Daniel Patricio Gonzalez left with his wife, seven-year-old son and four-year-old twins, but he returned to town yesterday to assess the damage. The roof at the restaurant he manages had caved in from the weight of the mounting ash.
"This hurts a bit, but there's nothing to do against nature. The important thing is that my family is fine," he said.
The volcano erupted for the first time in more than four decades, spewing out a plume of ash more than six miles high. Emergency chiefs were taken by surprise and had only a few minutes to issue an alert.
Calbuco had another spectacular outburst early yesterday with lightning crackling through a dark sky turned reddish orange by the explosion.
As the ash cloud spread, "people went into a state of panic", said Miguel Silva Diaz, an engineer who lives in Puerto Montt, a city about 14 miles from the volcano. "Then at around 1am I heard a loud noise, as if somebody had detonated an atomic bomb."
Winds blew ash in a widening arc across to Argentina. No injuries were reported and the only person reported missing since the eruption was later located.
Authorities evacuated 4,000 people as gas and ash continued to spew and closed access to the area around the volcano, which lies near the cities of Puerto Varas and Puerto Montt, 620 miles south of Santiago.
"I was shocked. I had just arrived home when I looked through the window and saw the column of smoke rising up. We called our families, posted photos," said Daniel Palma, a psychologist who lives in Puerto Varas.

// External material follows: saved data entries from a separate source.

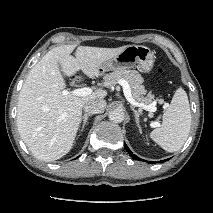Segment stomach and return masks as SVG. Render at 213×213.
Returning a JSON list of instances; mask_svg holds the SVG:
<instances>
[{
	"label": "stomach",
	"mask_w": 213,
	"mask_h": 213,
	"mask_svg": "<svg viewBox=\"0 0 213 213\" xmlns=\"http://www.w3.org/2000/svg\"><path fill=\"white\" fill-rule=\"evenodd\" d=\"M154 65V54L146 46L128 45L121 53L106 61L100 71L126 70L137 67L143 73H149Z\"/></svg>",
	"instance_id": "1"
}]
</instances>
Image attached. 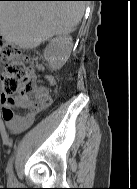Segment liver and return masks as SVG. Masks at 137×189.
Returning <instances> with one entry per match:
<instances>
[{
	"mask_svg": "<svg viewBox=\"0 0 137 189\" xmlns=\"http://www.w3.org/2000/svg\"><path fill=\"white\" fill-rule=\"evenodd\" d=\"M84 10L83 1H0V29L8 43L33 48L73 31Z\"/></svg>",
	"mask_w": 137,
	"mask_h": 189,
	"instance_id": "liver-1",
	"label": "liver"
}]
</instances>
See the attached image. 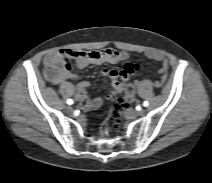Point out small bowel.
<instances>
[{"instance_id":"1","label":"small bowel","mask_w":212,"mask_h":183,"mask_svg":"<svg viewBox=\"0 0 212 183\" xmlns=\"http://www.w3.org/2000/svg\"><path fill=\"white\" fill-rule=\"evenodd\" d=\"M147 58L162 62L159 69L162 75V80L166 79L168 66L164 55L158 51H149L146 53ZM129 53L126 51H118L112 48L94 51H78L72 49H61L48 54L45 59V76L53 84H60L69 79H75L76 76L71 72V66L67 62L68 59L74 61L76 69H82L90 64H116L127 60ZM139 69L138 64L127 63L121 70L105 68L102 70V76L110 81L112 92L107 97L120 93L129 81L130 77ZM89 87V82L82 81L77 86L78 98L84 99L86 96V89ZM92 104H99V99L93 100ZM85 107L90 104L83 103Z\"/></svg>"}]
</instances>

"We woke up today with a blanket of fog and it hasn't cleared. We have a layer of smoke above us."
Mr Palma said many were concerned about the possible effects of the ash on their health.
President Michelle Bachelet, who visited the area, declared a state of emergency.

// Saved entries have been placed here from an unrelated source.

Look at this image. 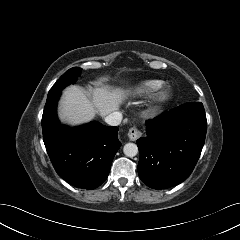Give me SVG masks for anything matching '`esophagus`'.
Instances as JSON below:
<instances>
[{
	"instance_id": "1",
	"label": "esophagus",
	"mask_w": 240,
	"mask_h": 240,
	"mask_svg": "<svg viewBox=\"0 0 240 240\" xmlns=\"http://www.w3.org/2000/svg\"><path fill=\"white\" fill-rule=\"evenodd\" d=\"M127 135L131 141H136L137 139H139L142 136V132L140 130H138L137 128L132 127L129 129Z\"/></svg>"
}]
</instances>
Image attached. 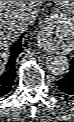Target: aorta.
<instances>
[{
  "instance_id": "1",
  "label": "aorta",
  "mask_w": 74,
  "mask_h": 122,
  "mask_svg": "<svg viewBox=\"0 0 74 122\" xmlns=\"http://www.w3.org/2000/svg\"><path fill=\"white\" fill-rule=\"evenodd\" d=\"M46 67L53 75L63 76L69 72L70 64L66 57L54 55L47 58Z\"/></svg>"
}]
</instances>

"We don't have any problems with supplies, water or sewage up to now. That's not the problem," she said. "Our problem is a respiratory one, from inhaling all of this ash, and the fact that this ash could generate some sort of environmental contamination."
The short-term dangers related to the ash include eye and skin infections as well as water contamination, said Bernardo Martorell, a physician and the head of the sanitary planning division at Chile's health ministry.
"That's why the people in the area need to evacuate," he said.
The ash continued to fall in Puerto Montt and other nearby cities. Patricio Vera, director of a local radio station, said that after the initial eruption, hundreds of people rushed to buy petrol, forcing garages to ration sales, while supermarkets closed early to avoid the risk of looting.
LATAM and other airline companies cancelled flights to and from Puerto Montt because airborne ash can severely damage jet engines.
The 6,500ft Calbuco last erupted in 1972 and is considered one of the top three most potentially dangerous among Chile's 90 active volcanos.
By last night ash had made its way to Villa La Angostura, Argentina, a small town about 56 miles north east of Calbuco. Cars and streets were coated with a thin layer of ash, but people were otherwise going about their business.
"We are praying that the volcanic activity will be as short as possible," said mayor Roberto Cacault.